This elegant little box with a bleached midnight-blue close-up of tree foliage (from Konigsforst in Germany to be precise) contains four slabs of the most sublime, eerie, beguiling and beautiful electronica you are ever likely to hear. One word, written in white, raised- all you need to know: GAS.

Electronica really is a misnomer, however. Wolfgang Voigt attempts to pull together various strands of Germanic cultural history - schlagen, polka and classical and indeed one way of trying to evoke how this music is to re-imagine it as a post-rave version of Casper David Friedrich’s painting From The Summit. “I try to reduce the material to its basic aesthetic structure by using different zoom, loop and alienation techniques in order to release it from its original meaning and context”. GAS is based on a love of pastoral myth and from former hippy days spent tripping in the above woods - a distorted connection with the past through the sound of the future with the cover art of hypnotically coloured photography (and additional photographs enclosed in the box) acting as a portal to the worlds within.
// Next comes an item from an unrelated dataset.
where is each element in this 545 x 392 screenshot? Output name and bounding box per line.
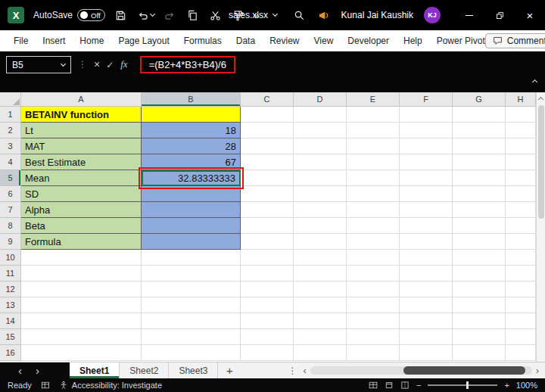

Voigt is one of the principle players in minimalist techno, uncomprehendingly influential, consistently inventive. As the main man behind Cologne label Kompakt, he is responsible for managing an independent empire but GAS will always resound as his greatest artistic success. This ‘softly’ remastered box contains all four albums released over a period of five years from 1995 until the final instalment (so far) of Pop in 2000.

The sound is staggeringly unique. Hard 4/4 beats heard from a thousand submerged miles away, carried through an ether of (literally) Wagnerian drones. Brass swells mingle with hallucinatory treatments in a mix that at first seems somehow… wrong. When I first heard Konigsforst a decade ago, I remember fiddling with the stereo, checking the headphones confused as to what the fuck was going on in my ears. It is the electronic equivalent of My Bloody Valentine’s ‘To Here Knows When’, a miasma of beguiling sound. There is a mystical, mythical feel to the work. The vagueness of the sounds and the elevated emotion bring forth an edgy wide-eyed wonder, though it’s never childlike. GAS captures an adult heart; this is a music that erases your self after it has been formed. You feel dwarfed by it. Equally, GAS is oddly redolent of David Lynch both sonically and philosophically- an acknowledgement of an ungraspable something underneath the labyrinthian canopies of endless trees- a world you can enter whenever you wish but somehow retain a sense of being an alien.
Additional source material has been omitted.